[Dataset entries]

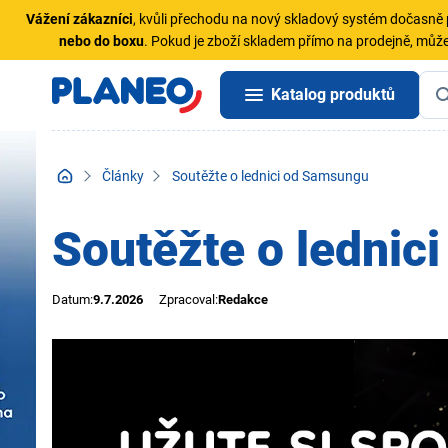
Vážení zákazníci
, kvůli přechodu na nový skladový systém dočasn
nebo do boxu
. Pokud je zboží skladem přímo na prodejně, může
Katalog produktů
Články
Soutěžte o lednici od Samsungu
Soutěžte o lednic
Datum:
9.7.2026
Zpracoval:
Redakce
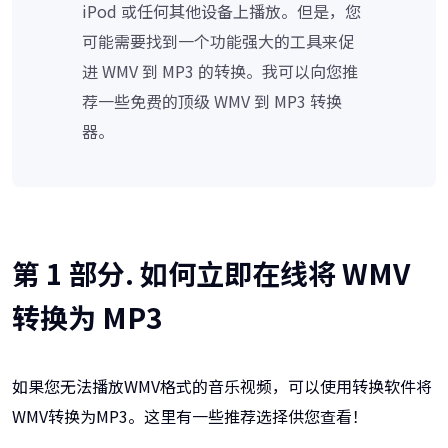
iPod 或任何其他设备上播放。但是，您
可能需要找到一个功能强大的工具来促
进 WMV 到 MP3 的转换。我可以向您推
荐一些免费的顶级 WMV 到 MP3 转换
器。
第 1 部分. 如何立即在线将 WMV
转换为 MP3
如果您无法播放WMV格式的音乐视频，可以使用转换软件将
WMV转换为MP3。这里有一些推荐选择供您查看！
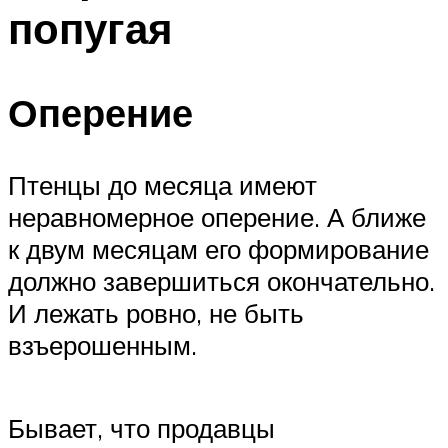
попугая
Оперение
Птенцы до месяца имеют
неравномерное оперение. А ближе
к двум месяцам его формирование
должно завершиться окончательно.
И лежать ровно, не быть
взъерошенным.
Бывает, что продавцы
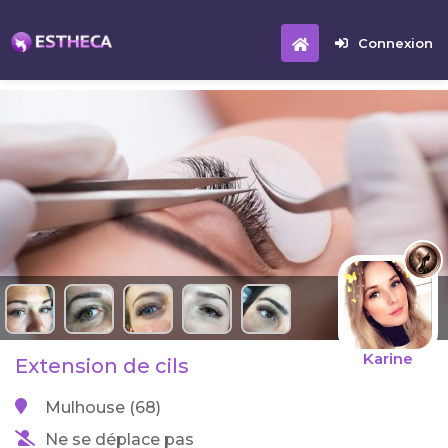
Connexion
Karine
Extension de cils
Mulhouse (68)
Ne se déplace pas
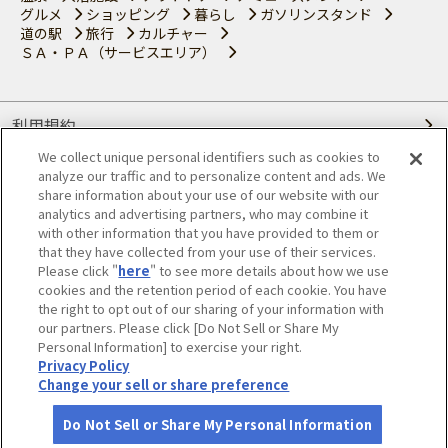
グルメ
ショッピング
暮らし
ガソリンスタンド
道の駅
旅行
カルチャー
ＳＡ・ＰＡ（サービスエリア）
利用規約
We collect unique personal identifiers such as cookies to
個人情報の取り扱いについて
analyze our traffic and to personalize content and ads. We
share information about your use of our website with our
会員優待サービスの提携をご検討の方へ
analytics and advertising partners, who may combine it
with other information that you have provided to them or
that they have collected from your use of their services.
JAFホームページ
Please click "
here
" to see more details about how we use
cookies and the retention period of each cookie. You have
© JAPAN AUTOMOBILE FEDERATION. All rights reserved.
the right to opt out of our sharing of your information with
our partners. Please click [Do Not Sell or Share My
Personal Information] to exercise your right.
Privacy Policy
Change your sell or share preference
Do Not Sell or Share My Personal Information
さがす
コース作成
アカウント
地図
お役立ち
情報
--
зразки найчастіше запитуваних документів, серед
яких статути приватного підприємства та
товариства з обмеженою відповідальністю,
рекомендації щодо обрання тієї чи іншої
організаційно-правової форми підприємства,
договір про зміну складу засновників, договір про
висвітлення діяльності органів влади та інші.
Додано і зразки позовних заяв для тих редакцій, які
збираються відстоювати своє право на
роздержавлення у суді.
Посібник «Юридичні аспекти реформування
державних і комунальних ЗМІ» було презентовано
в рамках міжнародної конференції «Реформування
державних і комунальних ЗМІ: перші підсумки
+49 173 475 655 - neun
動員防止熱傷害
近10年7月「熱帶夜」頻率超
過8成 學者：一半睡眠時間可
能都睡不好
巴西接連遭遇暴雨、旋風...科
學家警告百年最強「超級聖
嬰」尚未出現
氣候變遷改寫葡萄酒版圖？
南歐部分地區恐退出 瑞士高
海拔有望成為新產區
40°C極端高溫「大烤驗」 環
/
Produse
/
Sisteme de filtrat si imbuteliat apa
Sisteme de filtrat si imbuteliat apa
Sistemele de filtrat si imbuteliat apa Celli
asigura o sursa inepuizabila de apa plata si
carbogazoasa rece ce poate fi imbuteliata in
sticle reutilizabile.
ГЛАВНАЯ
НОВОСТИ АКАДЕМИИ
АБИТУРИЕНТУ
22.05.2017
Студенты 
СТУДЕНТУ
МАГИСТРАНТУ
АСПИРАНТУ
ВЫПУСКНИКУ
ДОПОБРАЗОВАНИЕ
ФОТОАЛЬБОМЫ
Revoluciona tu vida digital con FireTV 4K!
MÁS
---
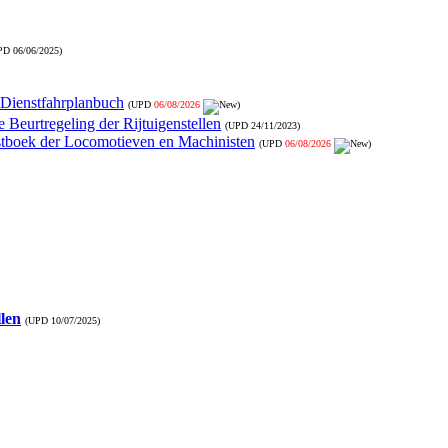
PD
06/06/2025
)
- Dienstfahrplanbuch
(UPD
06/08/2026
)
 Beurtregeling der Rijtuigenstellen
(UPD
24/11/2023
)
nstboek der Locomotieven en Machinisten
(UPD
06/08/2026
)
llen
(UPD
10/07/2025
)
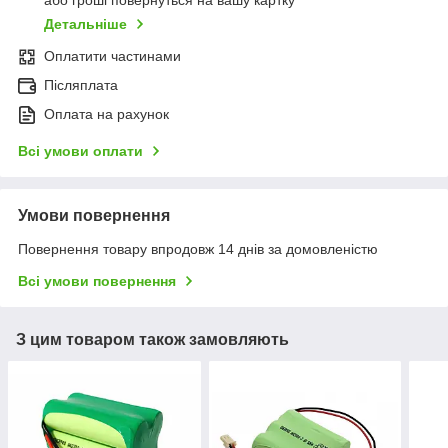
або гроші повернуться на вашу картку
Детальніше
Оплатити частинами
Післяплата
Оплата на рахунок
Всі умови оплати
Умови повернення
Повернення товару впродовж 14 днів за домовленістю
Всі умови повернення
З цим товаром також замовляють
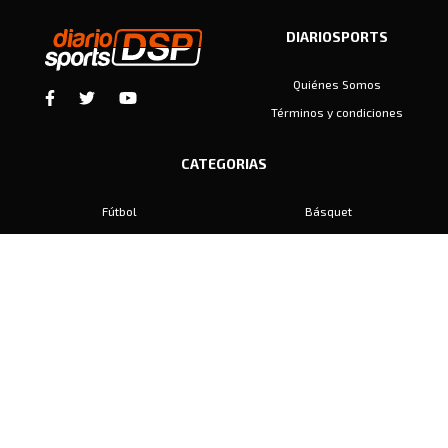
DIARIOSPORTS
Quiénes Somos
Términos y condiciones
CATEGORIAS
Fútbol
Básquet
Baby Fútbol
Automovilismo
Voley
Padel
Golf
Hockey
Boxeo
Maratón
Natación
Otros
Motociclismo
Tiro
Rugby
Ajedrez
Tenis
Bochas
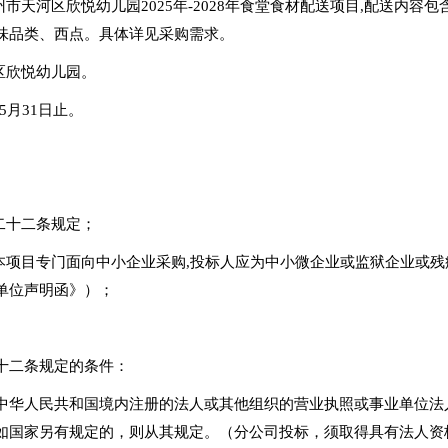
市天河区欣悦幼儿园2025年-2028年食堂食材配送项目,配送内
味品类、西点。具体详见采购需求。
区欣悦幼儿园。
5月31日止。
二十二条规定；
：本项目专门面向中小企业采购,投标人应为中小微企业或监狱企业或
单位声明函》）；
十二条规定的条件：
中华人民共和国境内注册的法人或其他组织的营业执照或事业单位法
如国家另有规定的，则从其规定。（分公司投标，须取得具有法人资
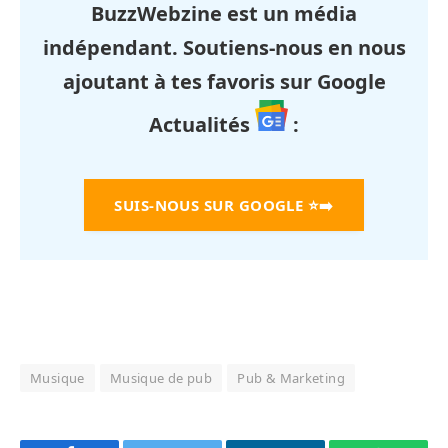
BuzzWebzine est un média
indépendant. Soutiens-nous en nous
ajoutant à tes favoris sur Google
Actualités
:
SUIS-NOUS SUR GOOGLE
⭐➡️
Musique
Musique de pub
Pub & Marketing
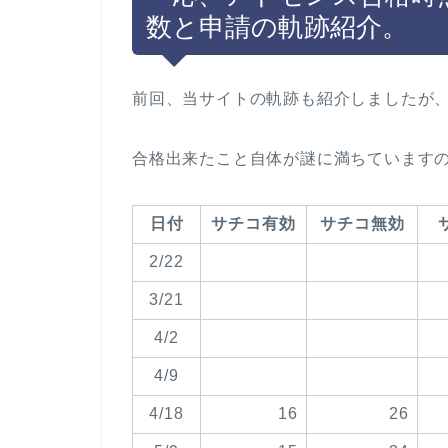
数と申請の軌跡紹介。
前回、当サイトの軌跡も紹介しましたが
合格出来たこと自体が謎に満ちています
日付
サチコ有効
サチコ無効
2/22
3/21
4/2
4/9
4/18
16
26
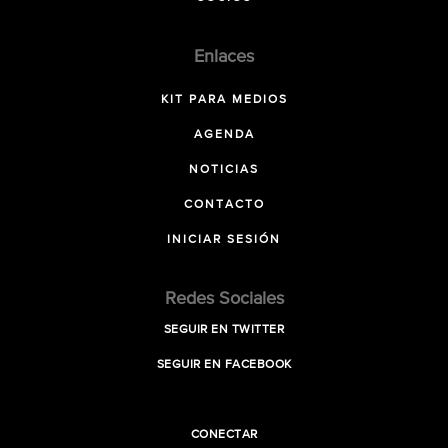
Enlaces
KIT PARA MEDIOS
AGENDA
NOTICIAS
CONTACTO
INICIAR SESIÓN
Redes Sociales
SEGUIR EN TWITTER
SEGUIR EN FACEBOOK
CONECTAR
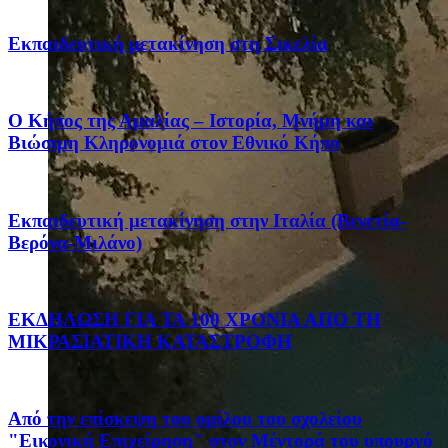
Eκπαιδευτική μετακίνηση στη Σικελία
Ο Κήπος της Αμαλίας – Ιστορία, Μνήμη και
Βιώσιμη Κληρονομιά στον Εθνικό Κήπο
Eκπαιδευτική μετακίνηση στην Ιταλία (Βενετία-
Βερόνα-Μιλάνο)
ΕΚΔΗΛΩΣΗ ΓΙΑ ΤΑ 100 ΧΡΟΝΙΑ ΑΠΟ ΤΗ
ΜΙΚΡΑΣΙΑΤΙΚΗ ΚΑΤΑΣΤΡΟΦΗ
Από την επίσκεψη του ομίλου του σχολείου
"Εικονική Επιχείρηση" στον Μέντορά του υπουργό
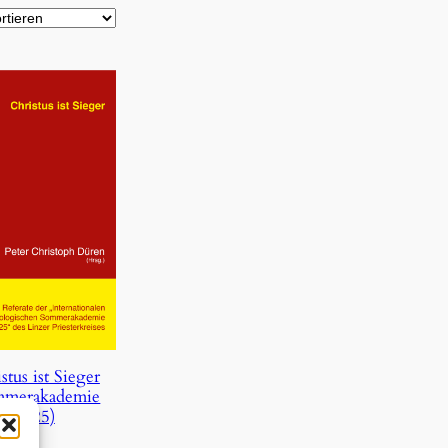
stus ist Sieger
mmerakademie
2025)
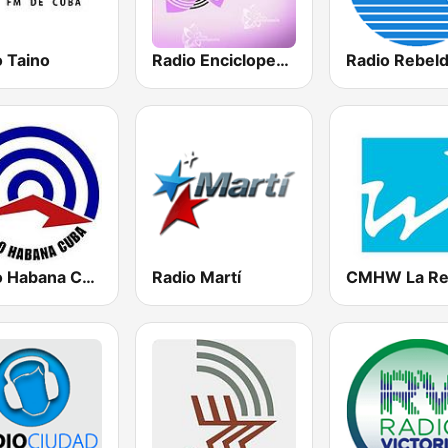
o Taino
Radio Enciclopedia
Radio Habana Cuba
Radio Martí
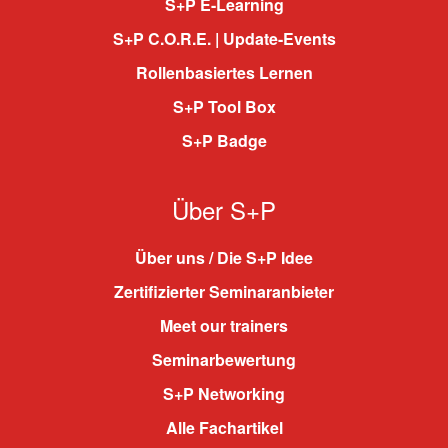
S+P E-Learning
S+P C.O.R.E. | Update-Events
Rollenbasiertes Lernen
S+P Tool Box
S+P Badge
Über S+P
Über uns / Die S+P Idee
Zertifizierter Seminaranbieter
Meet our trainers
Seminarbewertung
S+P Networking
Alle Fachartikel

## ASSIGNMENT:
Please give the number of lines above containing "Eκπαιδευτική" and nothing else.

## PROBLEM SOLUTION:
2